Content starts

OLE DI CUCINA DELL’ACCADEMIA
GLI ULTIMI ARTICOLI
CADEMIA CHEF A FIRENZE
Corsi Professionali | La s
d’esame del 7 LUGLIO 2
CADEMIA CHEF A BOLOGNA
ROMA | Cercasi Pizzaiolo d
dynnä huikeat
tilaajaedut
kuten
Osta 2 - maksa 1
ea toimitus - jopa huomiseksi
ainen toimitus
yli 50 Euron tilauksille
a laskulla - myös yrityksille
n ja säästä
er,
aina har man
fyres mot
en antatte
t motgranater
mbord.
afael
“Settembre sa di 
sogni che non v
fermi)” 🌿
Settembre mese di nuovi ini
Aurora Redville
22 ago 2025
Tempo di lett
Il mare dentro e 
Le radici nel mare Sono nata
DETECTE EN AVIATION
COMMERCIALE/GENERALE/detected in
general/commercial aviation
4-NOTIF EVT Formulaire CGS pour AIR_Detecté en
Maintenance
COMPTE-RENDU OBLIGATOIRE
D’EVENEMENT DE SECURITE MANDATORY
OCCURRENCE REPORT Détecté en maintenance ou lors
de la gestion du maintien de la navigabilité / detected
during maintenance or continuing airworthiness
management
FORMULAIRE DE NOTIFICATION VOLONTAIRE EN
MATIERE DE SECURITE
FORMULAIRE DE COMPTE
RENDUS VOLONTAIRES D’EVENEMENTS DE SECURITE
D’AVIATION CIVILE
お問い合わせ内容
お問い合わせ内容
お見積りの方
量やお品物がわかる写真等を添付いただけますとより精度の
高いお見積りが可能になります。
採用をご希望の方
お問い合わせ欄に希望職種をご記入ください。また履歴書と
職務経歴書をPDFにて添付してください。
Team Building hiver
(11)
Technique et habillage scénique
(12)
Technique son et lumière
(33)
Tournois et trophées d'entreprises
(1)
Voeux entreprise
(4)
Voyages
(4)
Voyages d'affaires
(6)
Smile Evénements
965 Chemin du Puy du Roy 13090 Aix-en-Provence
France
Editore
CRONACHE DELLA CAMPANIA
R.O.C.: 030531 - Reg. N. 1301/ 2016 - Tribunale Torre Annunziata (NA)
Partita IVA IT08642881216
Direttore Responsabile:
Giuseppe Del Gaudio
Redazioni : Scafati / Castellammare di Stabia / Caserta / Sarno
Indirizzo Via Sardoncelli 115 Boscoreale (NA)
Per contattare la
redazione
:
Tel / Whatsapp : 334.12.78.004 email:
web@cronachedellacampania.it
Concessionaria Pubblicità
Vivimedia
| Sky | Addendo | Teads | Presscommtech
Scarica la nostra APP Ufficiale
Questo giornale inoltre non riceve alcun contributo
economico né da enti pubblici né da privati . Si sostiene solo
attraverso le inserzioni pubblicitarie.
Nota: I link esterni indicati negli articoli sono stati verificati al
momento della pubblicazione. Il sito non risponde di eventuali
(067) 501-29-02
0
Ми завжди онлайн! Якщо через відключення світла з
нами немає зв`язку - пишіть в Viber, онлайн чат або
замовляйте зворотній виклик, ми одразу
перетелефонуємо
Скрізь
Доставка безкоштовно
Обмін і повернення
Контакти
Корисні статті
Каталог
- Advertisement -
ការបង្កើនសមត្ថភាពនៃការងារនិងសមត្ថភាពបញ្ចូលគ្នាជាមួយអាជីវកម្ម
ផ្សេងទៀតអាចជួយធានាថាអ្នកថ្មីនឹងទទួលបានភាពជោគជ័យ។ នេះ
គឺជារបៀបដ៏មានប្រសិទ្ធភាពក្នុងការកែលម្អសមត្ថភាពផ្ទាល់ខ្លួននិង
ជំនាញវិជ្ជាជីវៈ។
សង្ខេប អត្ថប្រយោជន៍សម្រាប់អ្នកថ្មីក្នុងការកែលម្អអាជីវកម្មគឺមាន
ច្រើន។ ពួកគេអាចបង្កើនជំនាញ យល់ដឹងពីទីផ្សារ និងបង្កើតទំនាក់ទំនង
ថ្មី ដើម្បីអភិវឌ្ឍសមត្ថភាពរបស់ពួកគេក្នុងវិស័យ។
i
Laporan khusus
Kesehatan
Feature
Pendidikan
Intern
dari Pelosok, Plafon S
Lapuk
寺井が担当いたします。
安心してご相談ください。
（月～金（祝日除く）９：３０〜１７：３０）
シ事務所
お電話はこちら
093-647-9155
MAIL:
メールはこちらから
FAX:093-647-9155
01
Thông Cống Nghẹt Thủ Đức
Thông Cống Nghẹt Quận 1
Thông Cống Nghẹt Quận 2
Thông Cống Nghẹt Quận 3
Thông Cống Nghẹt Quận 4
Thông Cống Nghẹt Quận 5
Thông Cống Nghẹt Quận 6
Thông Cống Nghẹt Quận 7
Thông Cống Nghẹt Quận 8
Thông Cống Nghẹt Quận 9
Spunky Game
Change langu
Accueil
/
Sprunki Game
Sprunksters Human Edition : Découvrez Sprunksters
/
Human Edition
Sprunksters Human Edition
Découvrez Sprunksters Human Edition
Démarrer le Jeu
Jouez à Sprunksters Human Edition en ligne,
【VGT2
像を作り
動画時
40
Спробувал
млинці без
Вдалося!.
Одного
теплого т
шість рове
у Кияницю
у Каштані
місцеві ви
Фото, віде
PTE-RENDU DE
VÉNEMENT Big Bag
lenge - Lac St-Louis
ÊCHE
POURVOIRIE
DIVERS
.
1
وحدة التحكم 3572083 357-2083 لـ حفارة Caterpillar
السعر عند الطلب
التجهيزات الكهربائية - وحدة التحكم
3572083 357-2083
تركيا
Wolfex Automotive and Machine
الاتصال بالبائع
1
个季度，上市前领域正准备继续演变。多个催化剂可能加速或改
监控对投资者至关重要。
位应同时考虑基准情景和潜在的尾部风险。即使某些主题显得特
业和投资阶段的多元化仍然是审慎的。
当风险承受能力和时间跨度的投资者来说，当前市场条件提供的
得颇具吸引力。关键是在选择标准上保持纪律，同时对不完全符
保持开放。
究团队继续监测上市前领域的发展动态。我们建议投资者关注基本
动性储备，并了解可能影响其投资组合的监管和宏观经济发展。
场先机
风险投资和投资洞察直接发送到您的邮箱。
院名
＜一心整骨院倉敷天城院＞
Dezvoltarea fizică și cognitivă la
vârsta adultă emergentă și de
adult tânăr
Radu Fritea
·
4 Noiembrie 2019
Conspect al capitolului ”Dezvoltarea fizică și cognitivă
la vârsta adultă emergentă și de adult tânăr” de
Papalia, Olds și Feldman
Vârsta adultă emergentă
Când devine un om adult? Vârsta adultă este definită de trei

Content ends

* _Exercise instructions_
In the reply, include exactly the lines from the beginning of the entries above through the line holding "ainen toimitus", and nothing besides.

* _Solution to the exercise_
OLE DI CUCINA DELL’ACCADEMIA
GLI ULTIMI ARTICOLI
CADEMIA CHEF A FIRENZE
Corsi Professionali | La s
d’esame del 7 LUGLIO 2
CADEMIA CHEF A BOLOGNA
ROMA | Cercasi Pizzaiolo d
dynnä huikeat
tilaajaedut
kuten
Osta 2 - maksa 1
ea toimitus - jopa huomiseksi
ainen toimitus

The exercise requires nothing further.